PERF403 update suggestion will make code slower
Summary
Was looking at PERF rules, noticed one of the transformations it suggests will make code like 1.4x slower
import timeit
def main1():
d = {}
for x in range(8):
for i, j in zip(range(x), range(x)):
d[i] = j
def main2():
d = {}
for x in range(8):
d.update({i: j for i, j in zip(range(x), range(x))})
if __name__ == "__main__":
print(timeit.timeit(main1, number=10_000))
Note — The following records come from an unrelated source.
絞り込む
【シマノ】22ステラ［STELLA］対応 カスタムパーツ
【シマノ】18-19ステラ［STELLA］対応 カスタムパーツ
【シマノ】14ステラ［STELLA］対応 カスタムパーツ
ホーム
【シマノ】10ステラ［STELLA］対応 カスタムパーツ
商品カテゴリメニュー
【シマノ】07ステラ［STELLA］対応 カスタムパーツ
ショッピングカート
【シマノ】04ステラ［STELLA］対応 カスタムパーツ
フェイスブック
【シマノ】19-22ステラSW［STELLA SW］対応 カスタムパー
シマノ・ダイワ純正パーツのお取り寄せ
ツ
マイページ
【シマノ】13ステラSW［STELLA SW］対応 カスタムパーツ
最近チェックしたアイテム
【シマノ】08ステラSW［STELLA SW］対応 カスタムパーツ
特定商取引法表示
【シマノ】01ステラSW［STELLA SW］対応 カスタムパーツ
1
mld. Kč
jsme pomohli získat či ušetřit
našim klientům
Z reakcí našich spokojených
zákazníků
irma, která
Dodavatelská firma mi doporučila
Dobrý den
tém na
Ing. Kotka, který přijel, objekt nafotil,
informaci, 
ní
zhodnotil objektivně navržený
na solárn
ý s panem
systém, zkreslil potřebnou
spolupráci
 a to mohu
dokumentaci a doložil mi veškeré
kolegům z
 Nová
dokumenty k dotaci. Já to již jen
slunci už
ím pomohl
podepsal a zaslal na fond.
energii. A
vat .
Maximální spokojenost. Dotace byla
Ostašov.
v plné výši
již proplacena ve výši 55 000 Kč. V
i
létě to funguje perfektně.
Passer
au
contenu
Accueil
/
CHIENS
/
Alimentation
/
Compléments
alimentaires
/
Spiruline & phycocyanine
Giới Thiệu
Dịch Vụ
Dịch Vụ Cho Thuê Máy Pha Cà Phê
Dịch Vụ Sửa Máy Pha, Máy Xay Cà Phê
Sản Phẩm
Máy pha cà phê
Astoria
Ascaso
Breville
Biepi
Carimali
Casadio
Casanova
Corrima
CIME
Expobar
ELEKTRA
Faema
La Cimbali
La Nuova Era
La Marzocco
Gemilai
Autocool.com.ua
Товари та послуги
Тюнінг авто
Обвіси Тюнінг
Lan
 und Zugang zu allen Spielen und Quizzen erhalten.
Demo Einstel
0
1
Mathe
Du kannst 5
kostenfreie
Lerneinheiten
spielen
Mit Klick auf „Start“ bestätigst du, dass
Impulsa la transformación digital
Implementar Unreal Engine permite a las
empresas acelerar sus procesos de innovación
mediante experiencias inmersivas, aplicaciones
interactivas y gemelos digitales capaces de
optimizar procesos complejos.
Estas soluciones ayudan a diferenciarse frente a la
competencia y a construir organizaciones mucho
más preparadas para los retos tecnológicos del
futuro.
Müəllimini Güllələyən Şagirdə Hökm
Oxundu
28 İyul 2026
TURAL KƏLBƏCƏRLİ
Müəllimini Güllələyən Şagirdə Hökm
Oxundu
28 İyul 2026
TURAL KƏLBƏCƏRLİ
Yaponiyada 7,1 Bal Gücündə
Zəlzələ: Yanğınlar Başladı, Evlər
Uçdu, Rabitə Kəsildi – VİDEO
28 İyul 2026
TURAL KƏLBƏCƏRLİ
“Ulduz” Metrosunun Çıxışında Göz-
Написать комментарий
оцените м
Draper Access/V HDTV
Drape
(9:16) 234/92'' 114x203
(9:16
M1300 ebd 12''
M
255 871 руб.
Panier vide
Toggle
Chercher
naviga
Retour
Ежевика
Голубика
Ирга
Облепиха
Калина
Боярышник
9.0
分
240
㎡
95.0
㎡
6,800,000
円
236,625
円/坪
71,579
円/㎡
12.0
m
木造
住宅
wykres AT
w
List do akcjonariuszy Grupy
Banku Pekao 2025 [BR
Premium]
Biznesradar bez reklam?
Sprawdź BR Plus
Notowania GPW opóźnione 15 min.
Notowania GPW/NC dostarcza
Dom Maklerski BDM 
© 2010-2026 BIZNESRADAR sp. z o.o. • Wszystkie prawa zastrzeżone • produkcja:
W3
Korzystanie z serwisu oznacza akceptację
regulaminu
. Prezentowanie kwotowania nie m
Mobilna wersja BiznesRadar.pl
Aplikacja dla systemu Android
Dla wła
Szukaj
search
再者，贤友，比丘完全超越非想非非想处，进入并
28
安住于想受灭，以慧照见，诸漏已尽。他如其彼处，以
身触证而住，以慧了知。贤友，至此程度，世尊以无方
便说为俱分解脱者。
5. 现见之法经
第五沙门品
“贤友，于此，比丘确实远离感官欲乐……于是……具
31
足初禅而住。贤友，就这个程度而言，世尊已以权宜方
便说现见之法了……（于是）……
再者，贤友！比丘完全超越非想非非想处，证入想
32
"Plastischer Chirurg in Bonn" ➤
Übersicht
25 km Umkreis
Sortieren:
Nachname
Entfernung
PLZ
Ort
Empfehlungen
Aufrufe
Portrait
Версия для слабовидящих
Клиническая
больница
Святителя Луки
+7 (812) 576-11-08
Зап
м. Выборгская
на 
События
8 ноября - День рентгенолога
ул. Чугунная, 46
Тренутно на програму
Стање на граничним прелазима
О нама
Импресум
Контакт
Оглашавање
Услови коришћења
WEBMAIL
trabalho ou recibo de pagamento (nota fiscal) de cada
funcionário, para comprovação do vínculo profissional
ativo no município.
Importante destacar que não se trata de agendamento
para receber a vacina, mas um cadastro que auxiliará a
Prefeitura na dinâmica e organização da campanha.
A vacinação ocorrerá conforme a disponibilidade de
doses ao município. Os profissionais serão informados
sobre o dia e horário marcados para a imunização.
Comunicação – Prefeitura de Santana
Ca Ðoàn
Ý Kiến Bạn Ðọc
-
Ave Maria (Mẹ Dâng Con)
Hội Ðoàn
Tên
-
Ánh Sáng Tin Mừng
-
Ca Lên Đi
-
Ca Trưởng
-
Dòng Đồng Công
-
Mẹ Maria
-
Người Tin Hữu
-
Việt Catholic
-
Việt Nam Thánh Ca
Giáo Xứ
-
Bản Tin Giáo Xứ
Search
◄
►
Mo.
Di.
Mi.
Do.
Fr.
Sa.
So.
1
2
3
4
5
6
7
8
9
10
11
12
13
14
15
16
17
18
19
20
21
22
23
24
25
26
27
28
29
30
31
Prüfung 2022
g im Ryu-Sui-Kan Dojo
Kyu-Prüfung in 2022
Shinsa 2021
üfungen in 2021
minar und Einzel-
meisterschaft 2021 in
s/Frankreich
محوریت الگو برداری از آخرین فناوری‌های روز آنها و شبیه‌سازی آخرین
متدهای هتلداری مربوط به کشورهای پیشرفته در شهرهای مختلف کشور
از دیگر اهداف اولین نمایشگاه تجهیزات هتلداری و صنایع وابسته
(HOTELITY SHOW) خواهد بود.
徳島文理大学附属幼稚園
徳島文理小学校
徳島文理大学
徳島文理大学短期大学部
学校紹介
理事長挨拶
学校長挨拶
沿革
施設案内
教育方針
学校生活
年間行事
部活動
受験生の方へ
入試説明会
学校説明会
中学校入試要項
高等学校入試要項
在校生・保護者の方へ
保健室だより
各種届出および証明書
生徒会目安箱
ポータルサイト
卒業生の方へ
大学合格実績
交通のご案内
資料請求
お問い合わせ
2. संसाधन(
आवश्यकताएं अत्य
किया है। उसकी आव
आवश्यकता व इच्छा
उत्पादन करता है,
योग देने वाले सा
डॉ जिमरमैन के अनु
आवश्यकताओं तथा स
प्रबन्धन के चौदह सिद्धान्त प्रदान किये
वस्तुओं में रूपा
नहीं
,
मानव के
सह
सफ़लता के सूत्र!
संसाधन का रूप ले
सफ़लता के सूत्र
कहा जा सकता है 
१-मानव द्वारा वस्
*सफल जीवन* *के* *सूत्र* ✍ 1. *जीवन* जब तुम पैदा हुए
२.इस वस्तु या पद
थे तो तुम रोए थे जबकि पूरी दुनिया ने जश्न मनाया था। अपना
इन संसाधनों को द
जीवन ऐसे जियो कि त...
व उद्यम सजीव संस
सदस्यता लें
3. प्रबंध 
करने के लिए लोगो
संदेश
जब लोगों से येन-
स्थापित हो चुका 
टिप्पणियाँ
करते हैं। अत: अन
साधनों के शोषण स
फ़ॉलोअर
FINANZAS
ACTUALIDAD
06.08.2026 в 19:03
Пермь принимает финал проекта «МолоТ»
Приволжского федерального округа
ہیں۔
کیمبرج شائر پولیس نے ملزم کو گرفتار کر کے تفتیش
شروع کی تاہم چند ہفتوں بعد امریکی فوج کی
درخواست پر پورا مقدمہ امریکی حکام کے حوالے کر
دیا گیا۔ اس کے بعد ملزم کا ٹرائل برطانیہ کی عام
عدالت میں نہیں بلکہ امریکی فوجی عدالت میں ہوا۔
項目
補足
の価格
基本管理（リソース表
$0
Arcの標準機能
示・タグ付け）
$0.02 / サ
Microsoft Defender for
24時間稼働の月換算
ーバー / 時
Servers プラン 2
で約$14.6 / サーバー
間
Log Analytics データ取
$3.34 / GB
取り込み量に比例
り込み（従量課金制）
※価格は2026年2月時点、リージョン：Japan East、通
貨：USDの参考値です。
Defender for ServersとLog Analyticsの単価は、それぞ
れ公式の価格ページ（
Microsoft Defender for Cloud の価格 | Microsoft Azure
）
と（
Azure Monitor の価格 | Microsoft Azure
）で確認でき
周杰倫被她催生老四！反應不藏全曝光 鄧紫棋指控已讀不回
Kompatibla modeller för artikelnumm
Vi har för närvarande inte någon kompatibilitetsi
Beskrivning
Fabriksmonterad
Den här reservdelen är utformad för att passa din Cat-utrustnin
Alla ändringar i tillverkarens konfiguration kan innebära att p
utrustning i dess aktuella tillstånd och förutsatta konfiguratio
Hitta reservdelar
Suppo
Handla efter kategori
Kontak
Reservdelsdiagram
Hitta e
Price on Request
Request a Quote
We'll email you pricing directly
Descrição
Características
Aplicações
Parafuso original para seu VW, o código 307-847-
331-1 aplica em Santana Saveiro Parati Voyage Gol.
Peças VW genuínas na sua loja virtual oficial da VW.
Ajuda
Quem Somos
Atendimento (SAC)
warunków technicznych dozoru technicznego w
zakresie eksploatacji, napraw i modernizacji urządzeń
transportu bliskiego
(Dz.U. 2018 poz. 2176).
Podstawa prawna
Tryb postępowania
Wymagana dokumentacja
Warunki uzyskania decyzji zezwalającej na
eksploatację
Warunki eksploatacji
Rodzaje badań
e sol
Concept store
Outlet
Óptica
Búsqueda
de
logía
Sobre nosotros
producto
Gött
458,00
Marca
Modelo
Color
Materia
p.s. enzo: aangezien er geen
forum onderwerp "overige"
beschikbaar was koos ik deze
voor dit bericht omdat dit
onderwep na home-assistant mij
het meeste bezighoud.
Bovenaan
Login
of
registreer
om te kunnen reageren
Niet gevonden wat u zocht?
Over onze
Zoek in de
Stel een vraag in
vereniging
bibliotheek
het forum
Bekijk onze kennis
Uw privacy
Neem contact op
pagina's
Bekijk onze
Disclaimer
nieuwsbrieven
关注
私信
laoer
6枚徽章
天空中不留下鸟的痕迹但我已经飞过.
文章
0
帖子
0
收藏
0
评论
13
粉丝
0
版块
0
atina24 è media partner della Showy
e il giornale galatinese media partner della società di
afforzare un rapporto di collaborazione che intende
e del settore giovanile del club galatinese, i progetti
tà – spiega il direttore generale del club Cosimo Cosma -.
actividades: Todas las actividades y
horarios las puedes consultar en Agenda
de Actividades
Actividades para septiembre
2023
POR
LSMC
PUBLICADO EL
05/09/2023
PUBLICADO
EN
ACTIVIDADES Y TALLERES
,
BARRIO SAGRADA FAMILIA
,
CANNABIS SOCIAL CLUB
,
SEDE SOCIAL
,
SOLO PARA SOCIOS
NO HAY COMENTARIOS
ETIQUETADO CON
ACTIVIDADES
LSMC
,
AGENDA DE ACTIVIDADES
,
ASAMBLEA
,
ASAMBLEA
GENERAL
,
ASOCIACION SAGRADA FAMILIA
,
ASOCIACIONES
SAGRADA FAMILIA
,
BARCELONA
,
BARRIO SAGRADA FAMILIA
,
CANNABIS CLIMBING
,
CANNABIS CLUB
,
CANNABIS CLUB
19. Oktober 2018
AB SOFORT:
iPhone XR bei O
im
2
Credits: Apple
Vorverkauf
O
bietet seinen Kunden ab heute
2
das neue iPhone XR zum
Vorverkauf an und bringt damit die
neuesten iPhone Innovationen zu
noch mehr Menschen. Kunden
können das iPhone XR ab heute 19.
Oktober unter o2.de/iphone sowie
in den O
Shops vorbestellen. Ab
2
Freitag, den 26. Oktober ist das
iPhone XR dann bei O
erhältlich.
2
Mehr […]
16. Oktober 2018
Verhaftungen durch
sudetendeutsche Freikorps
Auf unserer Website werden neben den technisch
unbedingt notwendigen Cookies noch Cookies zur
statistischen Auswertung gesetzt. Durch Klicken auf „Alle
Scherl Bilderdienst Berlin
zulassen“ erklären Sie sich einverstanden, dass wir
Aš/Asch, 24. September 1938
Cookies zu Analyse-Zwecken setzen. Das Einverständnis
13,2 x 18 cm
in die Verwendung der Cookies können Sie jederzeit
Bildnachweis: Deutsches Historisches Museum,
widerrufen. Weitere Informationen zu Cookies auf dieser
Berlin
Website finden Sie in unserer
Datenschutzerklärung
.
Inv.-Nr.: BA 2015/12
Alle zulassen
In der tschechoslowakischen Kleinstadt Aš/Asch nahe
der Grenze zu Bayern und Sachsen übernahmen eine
print(timeit.timeit(main2, number=10_000))
λ python test.py
0.01902620808687061
0.026080582989379764
Version
No response
It's also a verbose fix, and at least in this case a much better fix should just be:
def main3():
d = {}
for x in range(8):
d.update(zip(range(x), range(x)))
When run on my machine with 3.14, it beats the first two versions:
0.01532745803706348
0.019240333000198007
0.012530624982900918
Yup! In this and https://github.com/astral-sh/ruff/issues/21891 , the things that trigger my "this rule is probably counterproductive" sense are 1) creating generators where none existed previously, 2) instantiating temporary dicts/lists
To me this and https://github.com/astral-sh/ruff/issues/21891 seem like pretty clear bugs. I don't think PERF autofixes or recommendations should ever make your code slower — if the motivation for a rule is more "stylistic consistency" rather than "micro-optimisations", then I don't think the rule belongs in the PERF category at all. Even if we decide we don't want to make any changes here to how the rule works, at the very least I think we should document that the rule sometimes makes suggestions that can lead to slowdowns — as a Ruff user, that's not at all what I'd expect a PERF rule to ever do
A general issue with the PERF rules is that most of them seem dependent on CPython internals. It may very well be version specific whether these suggestions reliably give a speedup or not (e.g. https://docs.astral.sh/ruff/rules/try-except-in-loop/ where we end up skipping the rule in version 3.11+). Not sure the best way to handle this. Maybe we should be adding micro-benchmarks that get checked periodically on various Python versions? (seems a little unwieldy)
Yeah, that's why I didn't immediately consider these to be bugs. I found at least one case in #21891 where the extend version is actually faster. Assuming we don't want to maintain such a list of microbenchmarks, I would probably lean toward framing these rules as stylistic rather than performance-oriented, as Alex mentioned (and some day moving them out of a PERF or performance category entirely).
On the other hand, it also seems reasonable to me to drop the extend/update parts of the rules. Those intuitively feel like they would be slower and also don't feel like as much of a stylistic improvement to me as replacing a whole loop with a single comprehension.